Microsoft Officeファミリーの簡易DTPソフトMicrosoft Publisherですら縦書きに対応していません。
高額なDTPソフト以外で、使えるレベルで縦書きに対応している海外製ソフトはAdobe IllustratorやPowerPoint、日本製の安価なソフトだと簡易な新聞・会報作成ソフトの「パーソナル編集長」、冊子作成機能があるワープロソフトの「一太郎」ぐらいであることを考えると、これは仕方がないかなと感じます。
また、フォントの名称が英語名で表示されてしまいう欠点もあります。
これは妥協できる範囲内なので大きな問題ではありませんが、よく使うところなだけに、ここは改善してほしいです。
※追記:Ver.1.8.4で、フォント名が日本語で表示されるようになりました。


海外製ソフトが苦手な、縦書き組版の例

買い切り型なのに定価は¥6,100と安めです。
しかも年に2回ほど開催される割引セールだと、20%引きぐらいの価格で販売されます。
なおこの記事を書いてる時点では新型コロナウィルスによるクリエイターへの支援で、期間限定50%引きの¥3,050(2020年6月20日まで)になっています。


AffinityシリーズはSelif社の主力ソフトであるということもあり、Affinity Designerは2014年リリースなのにもかかわらず、現在も定期的なバグ修正や機能追加が行われています。
またバージョン1.xの間は無料で最新版にアップデートできるということを考えると、非常にお買い得です。

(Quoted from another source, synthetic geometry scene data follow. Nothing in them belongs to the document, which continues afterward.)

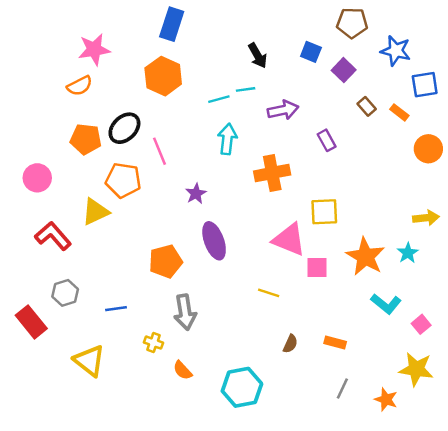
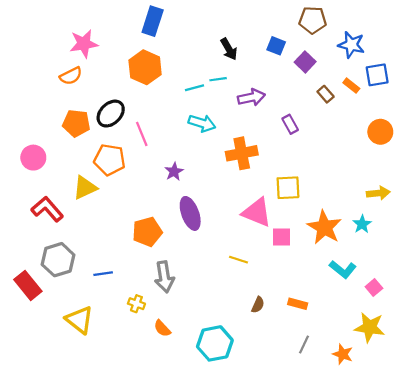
orange rectangle: (399, 112) -> (351, 86), moved
cyan arrow: (227, 139) -> (202, 123), turned 100
gray hexagon: (65, 293) -> (58, 260), size x1.4

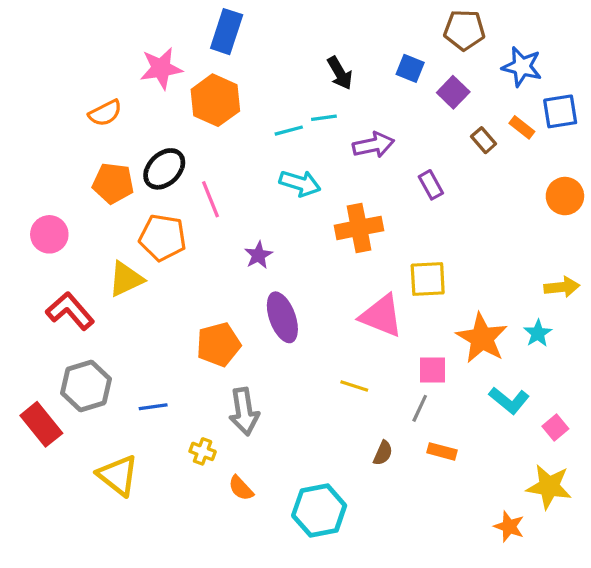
pink star: (84, 44) -> (161, 68), moved
pink square: (281, 237) -> (432, 370), moved
gray line: (304, 345) -> (420, 408), moved

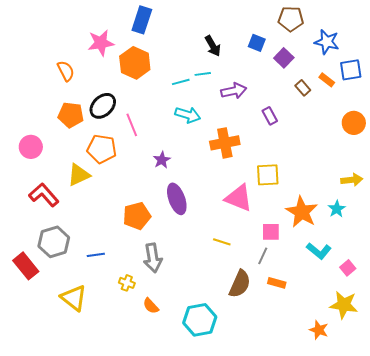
orange semicircle: (105, 113) -> (66, 71), turned -90
brown semicircle: (383, 453) -> (240, 284), size x1.8

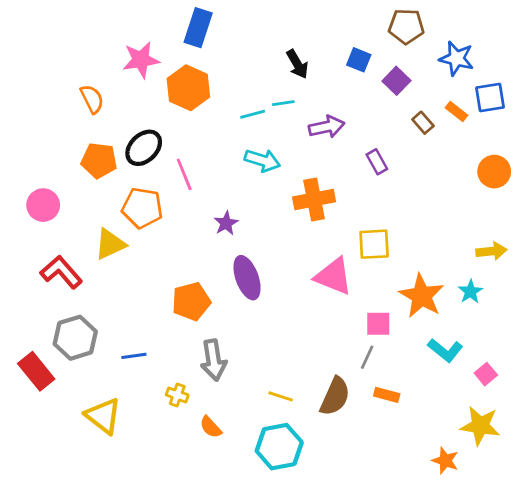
yellow line: (222, 242) -> (281, 396), moved

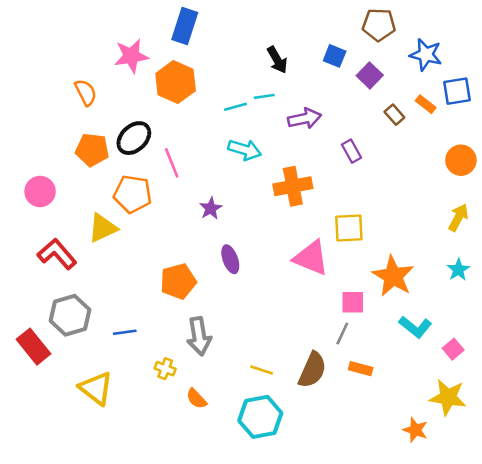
yellow arrow: (491, 251) -> (458, 218), moved, turned -56
purple ellipse: (247, 278) -> (230, 259), size x0.7
cyan star: (470, 292) -> (458, 270), moved

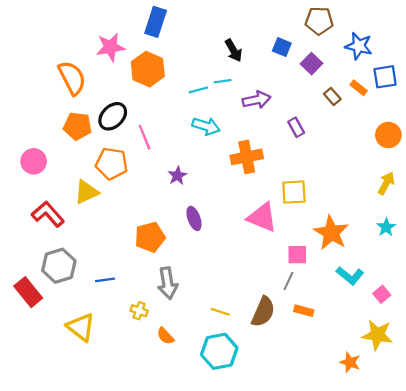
orange semicircle: (86, 92) -> (72, 78), size x1.5

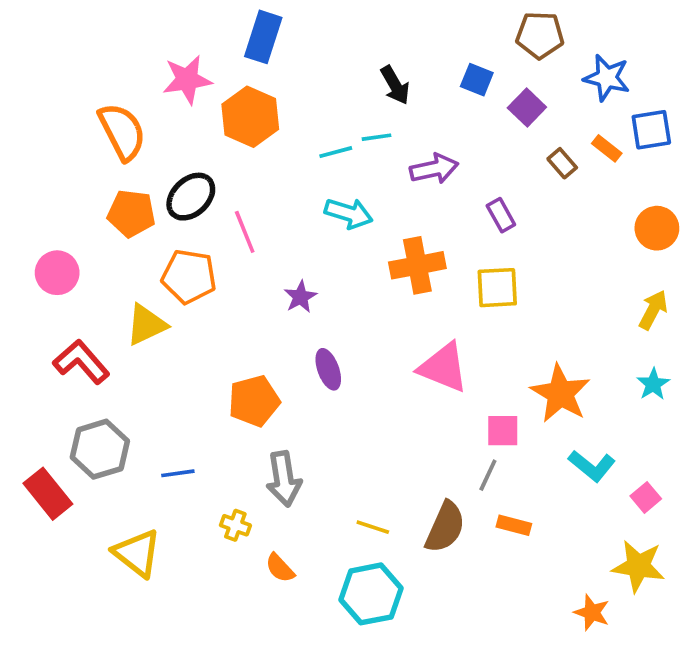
yellow square: (294, 192) -> (497, 288), moved

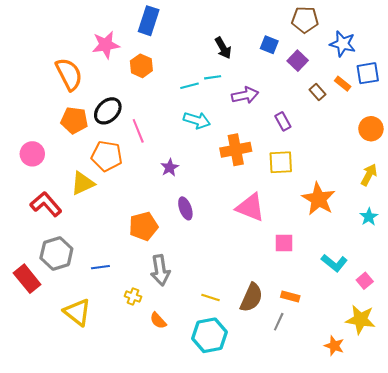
orange hexagon: (250, 117) -> (141, 66), size x0.7
orange star: (560, 393) -> (319, 199), moved
gray line: (488, 475) -> (279, 322), moved

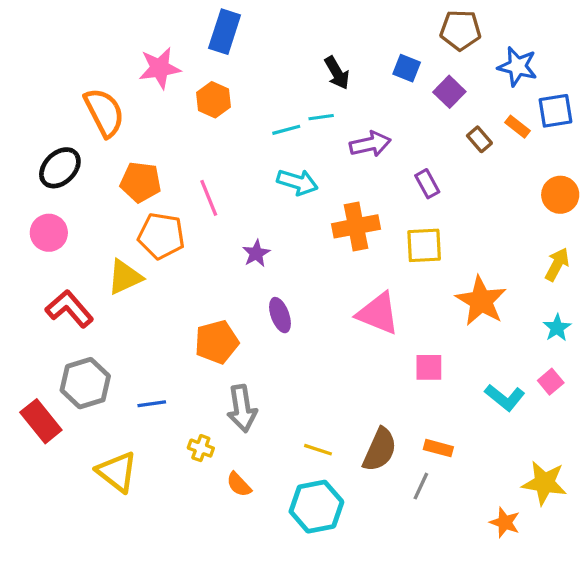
black ellipse: (108, 111) -> (60, 168), moved
orange pentagon: (74, 120) -> (141, 182), moved
pink square: (365, 281) -> (551, 382), moved

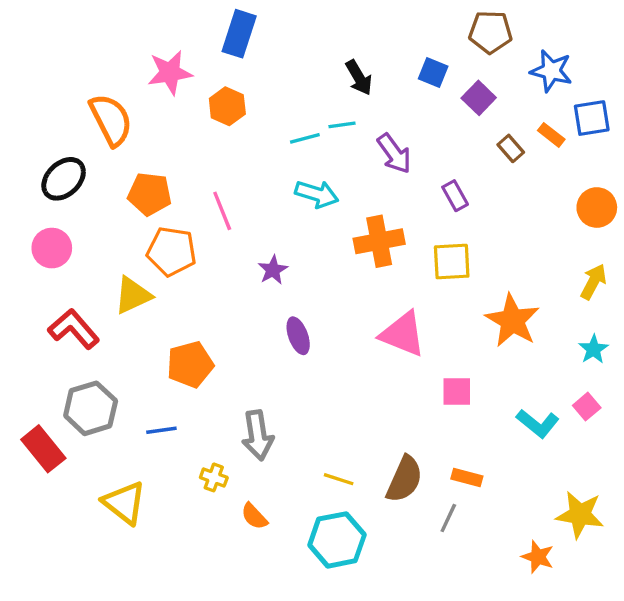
purple arrow: (370, 144) -> (394, 154), turned 66
orange pentagon: (217, 342) -> (190, 364), moved

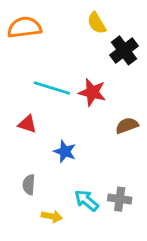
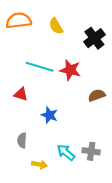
yellow semicircle: (97, 23) -> (56, 26), moved

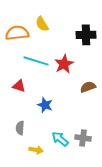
orange semicircle: (19, 21) -> (17, 33), moved
yellow semicircle: (56, 26) -> (42, 24), moved
black cross: (94, 38) -> (86, 35), turned 36
red star: (70, 70) -> (64, 64), turned 30

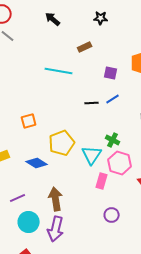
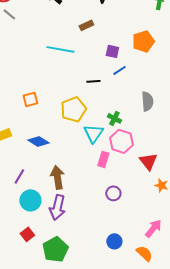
blue line: (113, 99) -> (119, 70), moved
yellow pentagon: (62, 143) -> (73, 109), moved
purple line: (18, 198) -> (19, 176), turned -35

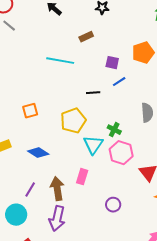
pink rectangle: (103, 159) -> (82, 177), moved
purple line: (19, 176) -> (30, 190), moved
cyan circle: (30, 200) -> (16, 215), moved

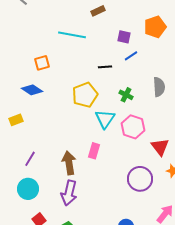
orange square: (30, 111) -> (42, 63), moved
green cross: (114, 130) -> (126, 95), moved
blue diamond: (38, 153) -> (32, 90), moved
purple line: (30, 190) -> (30, 159), moved
purple circle: (113, 205) -> (140, 179), moved, size x1.6

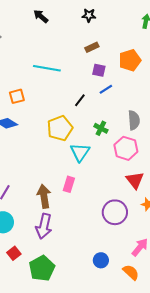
brown rectangle: (98, 11) -> (92, 47), moved
black line: (105, 67) -> (80, 100), turned -48
pink hexagon: (133, 127) -> (126, 148), moved

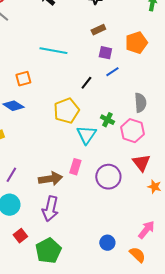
green cross: (101, 128) -> (107, 120), moved
brown arrow: (44, 196) -> (50, 179), turned 90
purple circle: (115, 212) -> (108, 177), moved

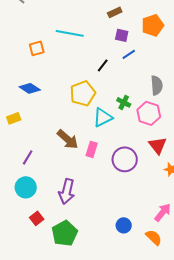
orange square: (23, 79) -> (37, 48), moved
cyan triangle: (86, 135) -> (103, 117), turned 30
brown arrow: (50, 179) -> (68, 139), moved, turned 50

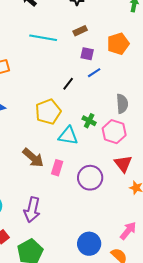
cyan line: (70, 33) -> (43, 38), moved
cyan triangle: (103, 117) -> (68, 136), turned 35
blue circle: (124, 225) -> (89, 244), size x1.5

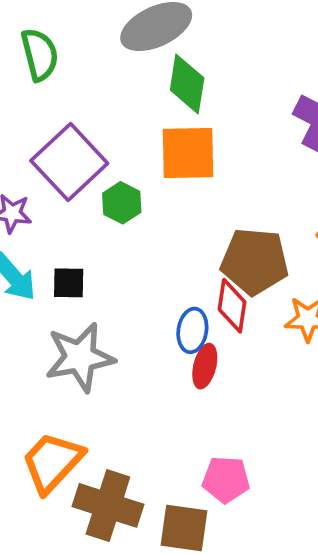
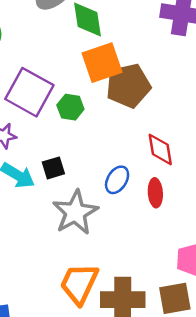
brown pentagon: (255, 261) -> (128, 86), moved
blue ellipse: (192, 330) -> (117, 180), moved, turned 40

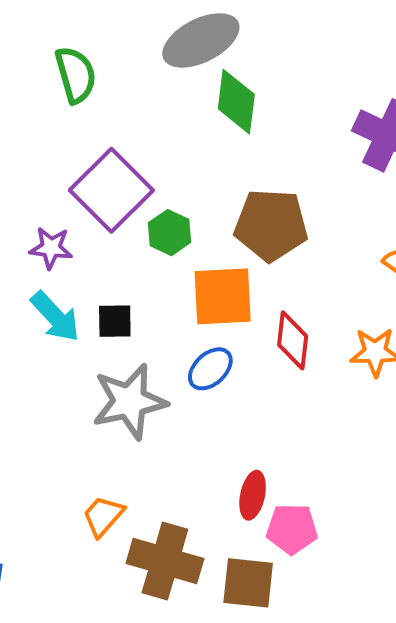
orange square: (102, 63) -> (223, 296), moved
red ellipse: (155, 193) -> (253, 495), moved
orange trapezoid: (79, 284) -> (103, 516), size x0.6

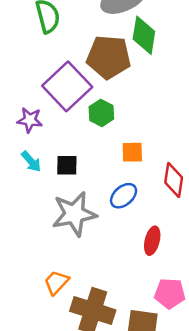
brown pentagon: (271, 225) -> (109, 57), moved
orange square: (223, 296) -> (132, 152), size x0.6
cyan arrow: (55, 317) -> (31, 161), size x0.7
red ellipse: (253, 495) -> (152, 241), moved

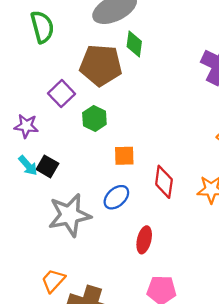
green diamond: (144, 35) -> (134, 44), size x0.7
purple square: (67, 86) -> (62, 94), size x0.6
black square: (67, 165) -> (47, 166), moved, turned 30

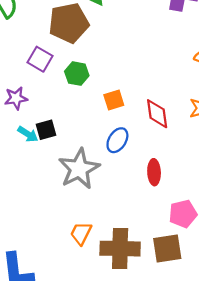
black square: (47, 166) -> (46, 130), turned -30

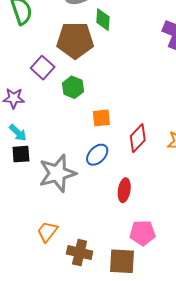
red diamond: (157, 114) -> (138, 138), turned 40
black square: (46, 130) -> (21, 154), moved
brown cross: (120, 249) -> (80, 253), size x0.7

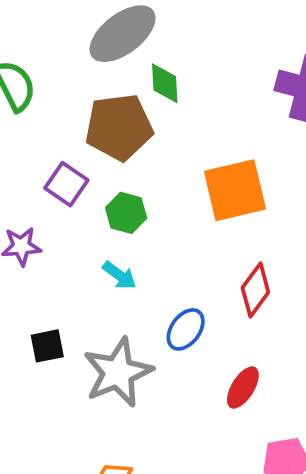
orange square: (101, 118) -> (235, 190), moved, size x1.8
cyan arrow: (18, 133) -> (119, 275), moved
red ellipse: (124, 190) -> (243, 388), turned 30

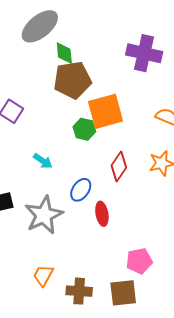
brown pentagon: (119, 127) -> (72, 80), moved
green hexagon: (126, 213) -> (84, 129), moved
red ellipse: (243, 388) -> (102, 214), moved, turned -40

 Affinity のアップデートをインストールする方法 (ここに無料アップデートについての記載あり)
  →https://affinity.serif.com/ja-jp/learn/how-do-i-install-affinity-updates/


Adobe Illustratorは買えないけど、Inkscapeでは不満な人には、おすすめの作図ソフトです。
Affinity Designerには、お金を出して買う価値があります。


※後日追記
この記事の執筆後、Affinity Designerを購入しました。
ブログ用の画像の作図や、ウェブサイト用のSVG画像の作成で大活躍しています。
おかげでLibreOffice DrawやMicrosoft PowerPointの作図機能では、満足できなくなくなってしまいました。